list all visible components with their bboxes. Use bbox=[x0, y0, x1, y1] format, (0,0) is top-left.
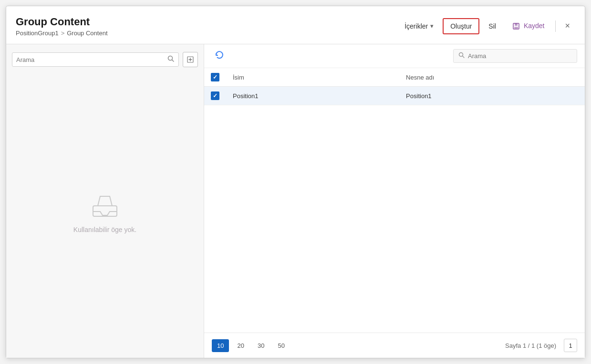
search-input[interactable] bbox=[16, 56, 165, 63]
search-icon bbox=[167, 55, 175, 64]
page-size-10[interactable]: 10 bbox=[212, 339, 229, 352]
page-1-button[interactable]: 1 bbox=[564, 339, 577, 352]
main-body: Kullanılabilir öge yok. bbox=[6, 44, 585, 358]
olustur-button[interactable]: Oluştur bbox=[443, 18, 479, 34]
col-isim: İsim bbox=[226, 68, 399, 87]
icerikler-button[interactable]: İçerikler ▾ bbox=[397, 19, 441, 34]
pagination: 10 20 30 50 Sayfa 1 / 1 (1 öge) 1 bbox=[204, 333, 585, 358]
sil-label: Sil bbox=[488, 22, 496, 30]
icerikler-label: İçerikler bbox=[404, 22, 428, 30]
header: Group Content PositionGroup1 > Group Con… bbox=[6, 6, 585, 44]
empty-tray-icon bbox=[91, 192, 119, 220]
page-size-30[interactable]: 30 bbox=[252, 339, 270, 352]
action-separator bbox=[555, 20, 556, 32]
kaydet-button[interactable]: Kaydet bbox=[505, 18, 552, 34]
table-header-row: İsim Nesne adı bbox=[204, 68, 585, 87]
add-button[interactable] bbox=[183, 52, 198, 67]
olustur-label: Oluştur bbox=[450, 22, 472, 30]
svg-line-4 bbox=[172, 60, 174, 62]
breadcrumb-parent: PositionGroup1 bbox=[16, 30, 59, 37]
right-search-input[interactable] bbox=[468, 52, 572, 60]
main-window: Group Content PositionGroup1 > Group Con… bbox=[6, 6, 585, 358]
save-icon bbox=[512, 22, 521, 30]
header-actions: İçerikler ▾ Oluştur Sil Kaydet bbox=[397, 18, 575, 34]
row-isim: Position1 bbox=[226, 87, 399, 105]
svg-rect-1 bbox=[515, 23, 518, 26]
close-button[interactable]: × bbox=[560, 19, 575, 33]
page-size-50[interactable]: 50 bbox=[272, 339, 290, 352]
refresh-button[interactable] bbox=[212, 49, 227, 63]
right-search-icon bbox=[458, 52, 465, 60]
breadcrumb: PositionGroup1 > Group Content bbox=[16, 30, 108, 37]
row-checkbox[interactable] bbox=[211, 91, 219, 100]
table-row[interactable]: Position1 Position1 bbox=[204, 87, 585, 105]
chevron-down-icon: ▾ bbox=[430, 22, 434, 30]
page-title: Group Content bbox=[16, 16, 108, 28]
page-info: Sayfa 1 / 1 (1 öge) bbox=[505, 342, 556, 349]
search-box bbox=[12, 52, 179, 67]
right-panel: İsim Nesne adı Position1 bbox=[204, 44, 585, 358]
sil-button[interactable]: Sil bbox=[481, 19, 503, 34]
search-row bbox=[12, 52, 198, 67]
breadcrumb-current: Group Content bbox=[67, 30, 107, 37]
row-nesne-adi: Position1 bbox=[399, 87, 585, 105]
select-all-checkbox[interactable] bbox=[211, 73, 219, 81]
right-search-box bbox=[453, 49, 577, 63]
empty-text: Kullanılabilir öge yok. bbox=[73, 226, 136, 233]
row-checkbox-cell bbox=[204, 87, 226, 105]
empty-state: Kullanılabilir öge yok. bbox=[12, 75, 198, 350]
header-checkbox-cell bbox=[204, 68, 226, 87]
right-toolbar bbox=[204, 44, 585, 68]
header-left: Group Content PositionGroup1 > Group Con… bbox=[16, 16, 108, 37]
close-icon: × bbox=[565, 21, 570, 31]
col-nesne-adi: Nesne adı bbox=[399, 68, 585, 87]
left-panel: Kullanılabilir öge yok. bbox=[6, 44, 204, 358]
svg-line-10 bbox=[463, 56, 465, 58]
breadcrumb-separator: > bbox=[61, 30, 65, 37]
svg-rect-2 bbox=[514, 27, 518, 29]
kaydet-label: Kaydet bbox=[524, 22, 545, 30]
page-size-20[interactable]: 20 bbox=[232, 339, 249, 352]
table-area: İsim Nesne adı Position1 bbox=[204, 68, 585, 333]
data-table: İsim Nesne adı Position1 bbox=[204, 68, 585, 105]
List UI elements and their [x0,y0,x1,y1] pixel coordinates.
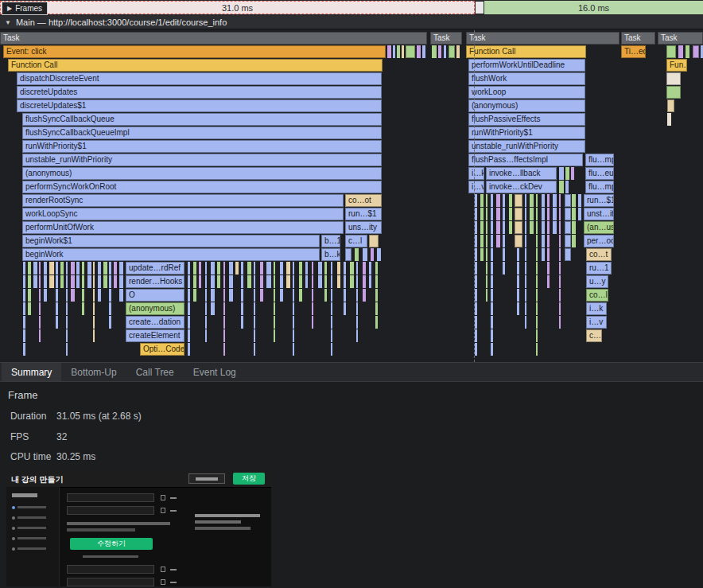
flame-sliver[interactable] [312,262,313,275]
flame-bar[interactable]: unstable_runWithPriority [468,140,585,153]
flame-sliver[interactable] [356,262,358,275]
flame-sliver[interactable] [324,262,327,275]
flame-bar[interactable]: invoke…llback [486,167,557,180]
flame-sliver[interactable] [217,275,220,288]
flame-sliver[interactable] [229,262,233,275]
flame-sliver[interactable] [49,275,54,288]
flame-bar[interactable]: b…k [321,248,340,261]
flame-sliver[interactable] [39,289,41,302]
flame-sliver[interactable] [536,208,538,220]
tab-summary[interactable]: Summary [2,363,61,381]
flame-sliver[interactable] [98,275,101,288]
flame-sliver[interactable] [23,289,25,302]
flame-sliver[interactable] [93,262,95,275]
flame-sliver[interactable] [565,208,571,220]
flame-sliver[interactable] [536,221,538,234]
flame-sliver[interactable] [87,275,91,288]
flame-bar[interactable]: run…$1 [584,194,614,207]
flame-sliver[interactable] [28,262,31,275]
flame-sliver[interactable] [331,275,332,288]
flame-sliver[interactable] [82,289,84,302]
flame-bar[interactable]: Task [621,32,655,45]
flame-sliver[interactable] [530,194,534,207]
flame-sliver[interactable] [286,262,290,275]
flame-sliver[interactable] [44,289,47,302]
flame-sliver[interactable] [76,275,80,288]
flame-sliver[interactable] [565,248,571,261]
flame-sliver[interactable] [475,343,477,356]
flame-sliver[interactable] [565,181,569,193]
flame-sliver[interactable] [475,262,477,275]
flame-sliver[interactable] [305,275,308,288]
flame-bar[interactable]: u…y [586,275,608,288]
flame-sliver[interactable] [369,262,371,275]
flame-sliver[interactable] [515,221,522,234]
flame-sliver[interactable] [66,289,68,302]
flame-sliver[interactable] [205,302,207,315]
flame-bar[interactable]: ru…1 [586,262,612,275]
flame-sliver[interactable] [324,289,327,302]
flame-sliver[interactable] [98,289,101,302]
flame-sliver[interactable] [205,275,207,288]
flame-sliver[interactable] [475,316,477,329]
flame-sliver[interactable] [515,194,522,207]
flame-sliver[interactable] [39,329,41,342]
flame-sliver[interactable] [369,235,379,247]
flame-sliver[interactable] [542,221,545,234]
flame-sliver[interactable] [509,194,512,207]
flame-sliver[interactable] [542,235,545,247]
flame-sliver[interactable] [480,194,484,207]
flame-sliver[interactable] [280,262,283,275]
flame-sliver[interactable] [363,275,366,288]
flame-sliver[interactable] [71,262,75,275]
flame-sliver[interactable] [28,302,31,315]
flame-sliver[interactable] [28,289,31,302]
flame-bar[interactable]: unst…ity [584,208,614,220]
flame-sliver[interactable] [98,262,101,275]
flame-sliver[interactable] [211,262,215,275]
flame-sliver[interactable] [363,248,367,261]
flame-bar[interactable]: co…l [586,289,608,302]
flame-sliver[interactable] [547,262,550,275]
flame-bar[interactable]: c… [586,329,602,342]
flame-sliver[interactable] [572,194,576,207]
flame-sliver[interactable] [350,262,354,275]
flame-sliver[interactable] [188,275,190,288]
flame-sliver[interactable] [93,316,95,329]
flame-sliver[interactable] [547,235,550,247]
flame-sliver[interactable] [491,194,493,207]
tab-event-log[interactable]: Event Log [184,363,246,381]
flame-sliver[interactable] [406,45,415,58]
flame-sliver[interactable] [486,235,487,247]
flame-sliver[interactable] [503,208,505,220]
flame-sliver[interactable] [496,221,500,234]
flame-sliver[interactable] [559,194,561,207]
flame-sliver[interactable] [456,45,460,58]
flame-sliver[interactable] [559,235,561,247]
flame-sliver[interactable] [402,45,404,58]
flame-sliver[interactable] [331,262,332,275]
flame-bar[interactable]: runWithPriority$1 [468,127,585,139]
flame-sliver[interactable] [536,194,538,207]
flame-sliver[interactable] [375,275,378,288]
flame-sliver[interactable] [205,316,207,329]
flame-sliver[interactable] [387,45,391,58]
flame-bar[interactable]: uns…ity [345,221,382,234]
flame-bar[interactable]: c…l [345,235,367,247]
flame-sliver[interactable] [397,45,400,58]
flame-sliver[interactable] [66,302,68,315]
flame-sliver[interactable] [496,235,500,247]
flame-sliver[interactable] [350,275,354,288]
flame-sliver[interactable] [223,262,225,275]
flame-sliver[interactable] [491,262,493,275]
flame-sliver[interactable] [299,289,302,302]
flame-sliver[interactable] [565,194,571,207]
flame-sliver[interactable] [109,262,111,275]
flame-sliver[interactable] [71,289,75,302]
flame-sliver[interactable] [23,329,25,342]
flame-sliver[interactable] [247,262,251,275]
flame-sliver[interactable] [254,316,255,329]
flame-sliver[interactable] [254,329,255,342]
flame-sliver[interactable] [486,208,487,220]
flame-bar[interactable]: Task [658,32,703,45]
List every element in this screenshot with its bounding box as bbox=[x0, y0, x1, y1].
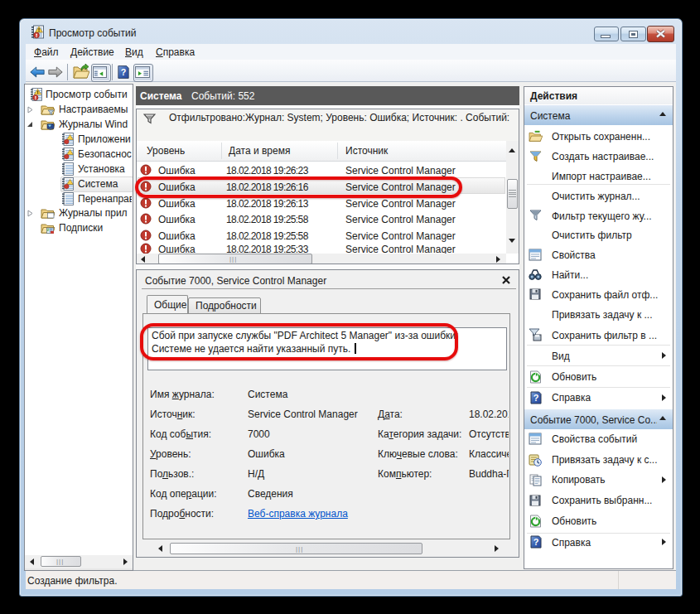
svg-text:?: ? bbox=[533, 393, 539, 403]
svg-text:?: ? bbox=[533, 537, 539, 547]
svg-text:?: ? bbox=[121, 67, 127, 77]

○ ○ ○ ○

■ **Exercise aim**: Please restate word for word the lines above, starting with the line that holds "List every element" and ending with the final line of the records, while leaving out pictures.

■ **Exercise solution**:
List every element in this screenshot with its bounding box as bbox=[x0, y0, x1, y1].
svg-text:?: ? bbox=[533, 393, 539, 403]
svg-text:?: ? bbox=[533, 537, 539, 547]
svg-text:?: ? bbox=[121, 67, 127, 77]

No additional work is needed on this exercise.